* _Requirement_:
Copy exactly the lines of the data below that run from the line holding "pixels, height=1533 pixels." through the line holding "What do you see at coordinates (36, 15)", both ends included.

* _The input_:
== Segment start ==
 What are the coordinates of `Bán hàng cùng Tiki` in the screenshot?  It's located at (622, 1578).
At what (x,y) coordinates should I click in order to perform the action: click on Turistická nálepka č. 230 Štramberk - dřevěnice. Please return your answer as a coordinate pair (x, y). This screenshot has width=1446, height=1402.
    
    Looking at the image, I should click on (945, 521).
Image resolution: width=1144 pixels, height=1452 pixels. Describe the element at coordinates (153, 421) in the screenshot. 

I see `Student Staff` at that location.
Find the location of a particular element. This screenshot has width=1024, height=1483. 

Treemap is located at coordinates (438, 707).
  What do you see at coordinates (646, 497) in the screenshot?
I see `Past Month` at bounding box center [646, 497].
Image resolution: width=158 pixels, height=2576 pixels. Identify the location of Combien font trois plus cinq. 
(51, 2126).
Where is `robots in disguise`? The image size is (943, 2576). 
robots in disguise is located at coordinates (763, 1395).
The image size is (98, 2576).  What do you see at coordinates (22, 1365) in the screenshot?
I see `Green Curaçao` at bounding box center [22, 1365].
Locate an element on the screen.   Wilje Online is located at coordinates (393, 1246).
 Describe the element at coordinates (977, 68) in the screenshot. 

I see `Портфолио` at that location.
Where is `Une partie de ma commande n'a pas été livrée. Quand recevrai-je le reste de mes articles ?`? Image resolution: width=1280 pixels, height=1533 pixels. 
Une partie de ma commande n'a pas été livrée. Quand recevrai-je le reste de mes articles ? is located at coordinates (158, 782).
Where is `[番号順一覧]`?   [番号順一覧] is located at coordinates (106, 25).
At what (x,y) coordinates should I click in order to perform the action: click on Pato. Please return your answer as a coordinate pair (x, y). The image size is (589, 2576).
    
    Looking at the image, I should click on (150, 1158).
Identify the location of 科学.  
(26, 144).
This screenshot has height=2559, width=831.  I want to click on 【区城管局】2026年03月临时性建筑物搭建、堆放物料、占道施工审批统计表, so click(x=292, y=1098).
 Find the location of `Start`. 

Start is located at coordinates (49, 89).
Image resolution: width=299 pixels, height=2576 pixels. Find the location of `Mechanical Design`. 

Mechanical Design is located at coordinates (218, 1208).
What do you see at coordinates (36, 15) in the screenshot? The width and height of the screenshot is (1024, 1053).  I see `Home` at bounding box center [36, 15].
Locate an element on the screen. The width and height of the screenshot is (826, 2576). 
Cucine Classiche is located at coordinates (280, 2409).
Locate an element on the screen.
== Segment end ==
* _Your solution_:
Where is `Une partie de ma commande n'a pas été livrée. Quand recevrai-je le reste de mes articles ?`? Image resolution: width=1280 pixels, height=1533 pixels. 
Une partie de ma commande n'a pas été livrée. Quand recevrai-je le reste de mes articles ? is located at coordinates (158, 782).
Where is `[番号順一覧]`?   [番号順一覧] is located at coordinates (106, 25).
At what (x,y) coordinates should I click in order to perform the action: click on Pato. Please return your answer as a coordinate pair (x, y). The image size is (589, 2576).
    
    Looking at the image, I should click on (150, 1158).
Identify the location of 科学.  
(26, 144).
This screenshot has height=2559, width=831.  I want to click on 【区城管局】2026年03月临时性建筑物搭建、堆放物料、占道施工审批统计表, so click(x=292, y=1098).
 Find the location of `Start`. 

Start is located at coordinates (49, 89).
Image resolution: width=299 pixels, height=2576 pixels. Find the location of `Mechanical Design`. 

Mechanical Design is located at coordinates (218, 1208).
What do you see at coordinates (36, 15) in the screenshot? The width and height of the screenshot is (1024, 1053).  I see `Home` at bounding box center [36, 15].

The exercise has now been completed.